=== Section Start ===
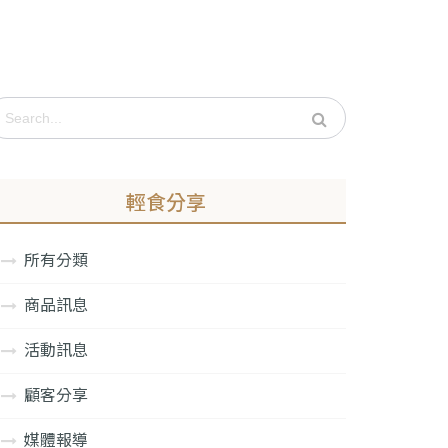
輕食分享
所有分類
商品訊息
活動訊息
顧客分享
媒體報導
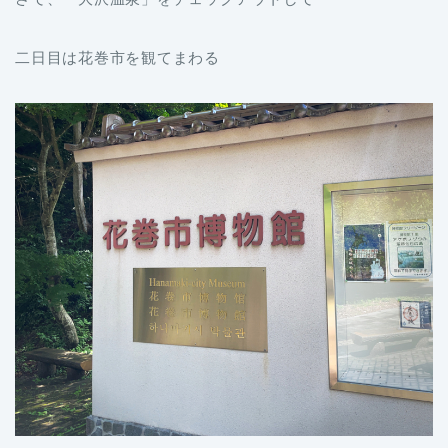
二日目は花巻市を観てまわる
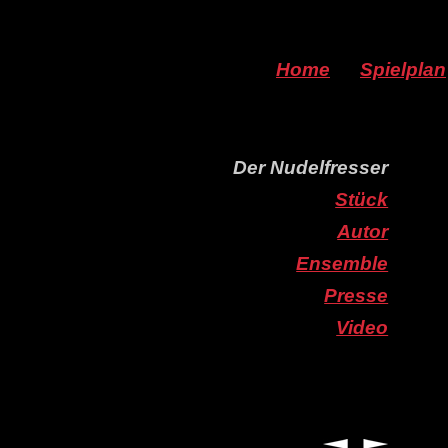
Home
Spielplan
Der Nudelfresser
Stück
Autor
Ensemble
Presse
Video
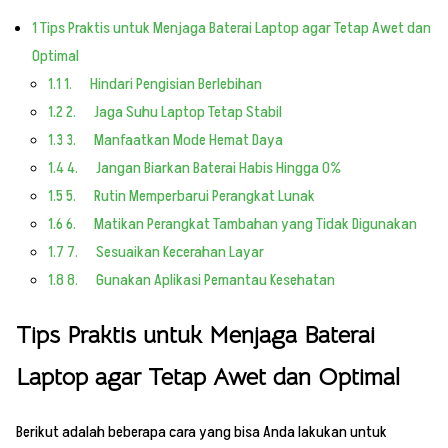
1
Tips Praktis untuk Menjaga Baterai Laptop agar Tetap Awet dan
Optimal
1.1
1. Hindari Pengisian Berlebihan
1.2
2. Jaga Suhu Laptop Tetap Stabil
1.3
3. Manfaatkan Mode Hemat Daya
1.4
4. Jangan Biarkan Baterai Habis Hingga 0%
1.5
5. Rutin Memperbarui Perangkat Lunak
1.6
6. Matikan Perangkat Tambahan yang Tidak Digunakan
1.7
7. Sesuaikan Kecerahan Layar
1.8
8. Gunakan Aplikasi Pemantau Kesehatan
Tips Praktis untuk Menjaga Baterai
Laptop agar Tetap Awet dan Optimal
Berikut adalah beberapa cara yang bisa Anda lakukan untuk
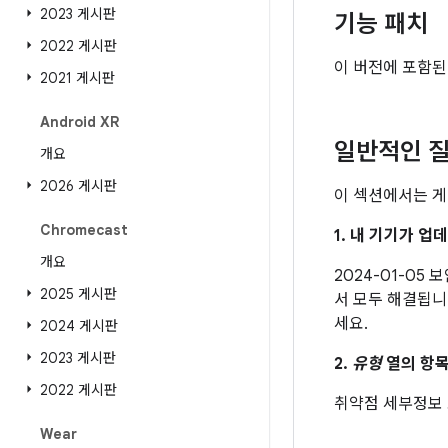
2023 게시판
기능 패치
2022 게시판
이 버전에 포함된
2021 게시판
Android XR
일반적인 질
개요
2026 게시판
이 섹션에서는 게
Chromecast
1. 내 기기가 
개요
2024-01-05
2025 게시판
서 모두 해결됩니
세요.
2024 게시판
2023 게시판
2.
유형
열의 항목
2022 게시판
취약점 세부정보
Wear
=== Section End ===
■ TRY IT ■
How many lines in the listing above contain the string "untuk"? Answer with the number only.

■ RESULT OF THIS TASK ■
3